"Horrific mass shootings aren’t the only sign that the world is pining under the effects of sin and darkness."

But some Christmas songs seem painfully fitting: “Long lay the world in sin and error pining.” And this plea: “O come, Thou Rod of Jesse, free Thine own from Satan’s tyranny.” Dark Day

Discussion

It’s getting tiresome to repeat, but I’m not seeing it in the media yet: what if just one teacher had been armed?

Views expressed are always my own and not my employer's, my church's, my family's, my neighbors', or my pets'. The house plants have authorized me to speak for them, however, and they always agree with me.

Or better still what if the mother had not been able to buy and keep arms?

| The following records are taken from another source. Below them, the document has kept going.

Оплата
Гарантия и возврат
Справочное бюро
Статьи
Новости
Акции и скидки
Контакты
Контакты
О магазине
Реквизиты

What if the son had not been taught how to shoot?

What if the son did not have access under law to weapons?

Why was this woman in need of an assault weapon? She bought it out of fear. The fear that she and hers would be in danger. She taught her son to shoot at and kill people and I have no doubt that this became an obsession.

[Aaron Blumer]

It’s getting tiresome to repeat, but I’m not seeing it in the media yet: what if just one teacher had been armed?

Then five and six year old kids could have seen their teacher shoot someone to death.

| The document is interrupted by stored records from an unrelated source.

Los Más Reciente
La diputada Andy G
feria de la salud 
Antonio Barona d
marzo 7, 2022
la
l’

While I’m pro gun, I don’t believe that armed teachers is the answer.

"Some things are of that nature as to make one's fancy chuckle, while his heart doth ache." John Bunyan

Then five and six year old kids could have seen their teacher shoot someone to death.

Which is somehow worse than watching a gunman shoot their classmates and teachers to death?

[Ron Bean]

[Aaron Blumer]

It’s getting tiresome to repeat, but I’m not seeing it in the media yet: what if just one teacher had been armed?

Then five and six year old kids could have seen their teacher shoot someone to death.

While I’m pro gun, I don’t believe that armed teachers is the answer.

I am sure seeing their teacher shoot an intruder would have been preferable to being shot themselves or seeing an intruder shoot their peers. As a teacher in a public school, I do.

Why is it that my voice always seems to be loudest when I am saying the dumbest things?

Or better still what if the mother had not been able to buy and keep arms?

What if the son had not been taught how to shoot?

What if the son did not have access under law to weapons?

Yes, because gun control laws have worked so well in places like Chicago where this many people (28) die about every two and a half to three weeks (436 through Oct 30). More than 40 people a month are dying in Chicago and they have the gun control laws (or did, until the courts ruled them unconstutional, if I recall correctly). Laws against buying and owning guns didn’t stop anything there.

I am going to go out on a limb and suggest that someone intent on committing the crime of murder will not be slowed by laws against buying or owning guns. You can make laws (as they did with prohibition), but you can’t remove the guns. “Access under law” is far different than “access.” The latter is what prevails.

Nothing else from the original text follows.